%%
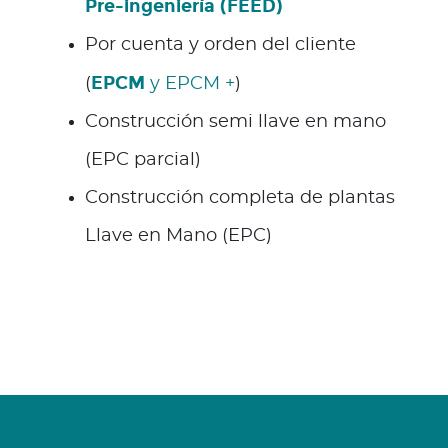
Pre-ingeniería (FEED)
Por cuenta y orden del cliente
EPCM
(
y EPCM +
)
Construcción semi llave en mano
(EPC parcial)
Construcción completa de plantas
Llave en Mano (EPC)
%%
Exercise brief >>
Lines above that have "Construcción": copy each of them.

Exercise response >>
Construcción semi llave en mano
Construcción completa de plantas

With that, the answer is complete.